DIRECTIONS
If a line holds the word "essa", copy it from the entries.

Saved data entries
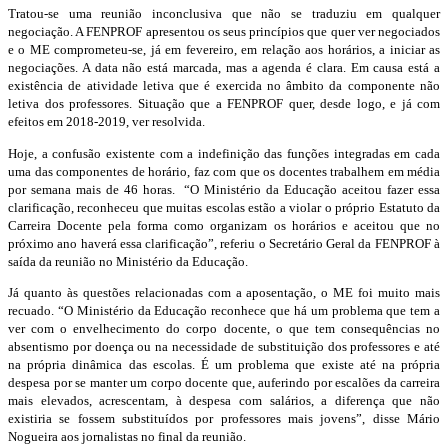
Tratou-se uma reunião inconclusiva que não se traduziu em qualquer
negociação. A FENPROF apresentou os seus princípios que quer ver negociados
e o ME comprometeu-se, já em fevereiro, em relação aos horários, a iniciar as
negociações. A data não está marcada, mas a agenda é clara. Em causa está a
existência de atividade letiva que é exercida no âmbito da componente não
letiva dos professores. Situação que a FENPROF quer, desde logo, e já com
efeitos em 2018-2019, ver resolvida.
Hoje, a confusão existente com a indefinição das funções integradas em cada
uma das componentes de horário, faz com que os docentes trabalhem em média
por semana mais de 46 horas. “O Ministério da Educação aceitou fazer essa
clarificação, reconheceu que muitas escolas estão a violar o próprio Estatuto da
Carreira Docente pela forma como organizam os horários e aceitou que no
próximo ano haverá essa clarificação”, referiu o Secretário Geral da FENPROF à
saída da reunião no Ministério da Educação.
Já quanto às questões relacionadas com a aposentação, o ME foi muito mais
recuado. “O Ministério da Educação reconhece que há um problema que tem a
ver com o envelhecimento do corpo docente, o que tem consequências no
absentismo por doença ou na necessidade de substituição dos professores e até
na própria dinâmica das escolas. É um problema que existe até na própria
despesa por se manter um corpo docente que, auferindo por escalões da carreira
mais elevados, acrescentam, à despesa com salários, a diferença que não
existiria se fossem substituídos por professores mais jovens”, disse Mário
Nogueira aos jornalistas no final da reunião.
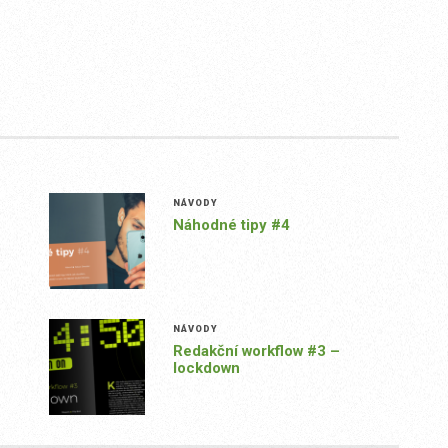
NÁVODY
Náhodné tipy #4
NÁVODY
Redakční workflow #3 –
lockdown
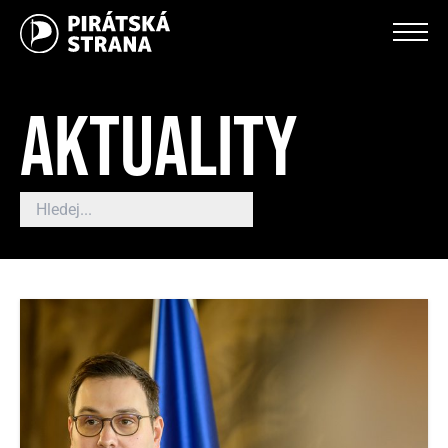
AKTUALITY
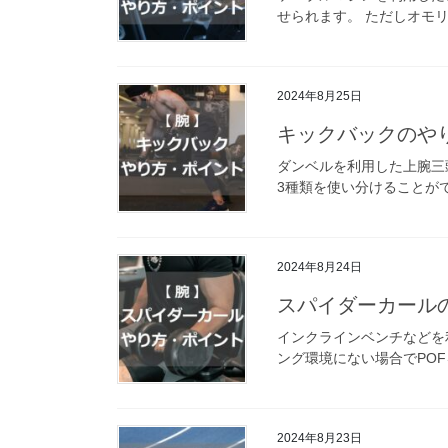
せられます。 ただしオモリ
2024年8月25日
キックバックのや
ダンベルを利用した上腕三
3種類を使い分けることがで
2024年8月24日
スパイダーカール
インクラインベンチなどを
ング環境にない場合でPOF
2024年8月23日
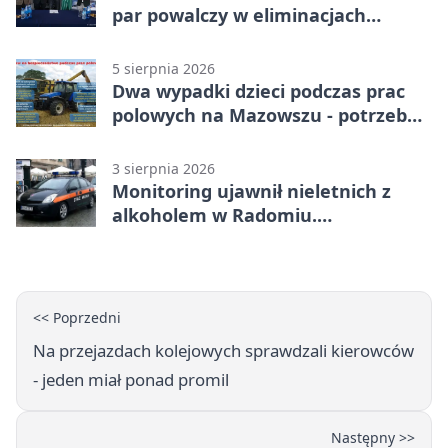
par powalczy w eliminacjach
mistrzostw Polski
5 sierpnia 2026
Dwa wypadki dzieci podczas prac
polowych na Mazowszu - potrzebna
była pomoc LPR
3 sierpnia 2026
Monitoring ujawnił nieletnich z
alkoholem w Radomiu.
Interweniowała Straż Miejska
<< Poprzedni
Na przejazdach kolejowych sprawdzali kierowców
- jeden miał ponad promil
Następny >>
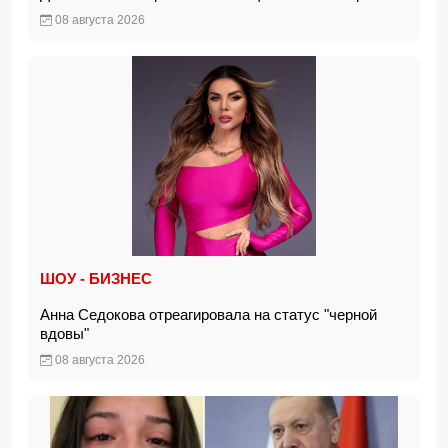
08 августа 2026
ШОУ - БИЗНЕС
Анна Седокова отреагировала на статус "черной
вдовы"
08 августа 2026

EXERCISE RESULT
por semana mais de 46 horas. “O Ministério da Educação aceitou fazer essa
próximo ano haverá essa clarificação”, referiu o Secretário Geral da FENPROF à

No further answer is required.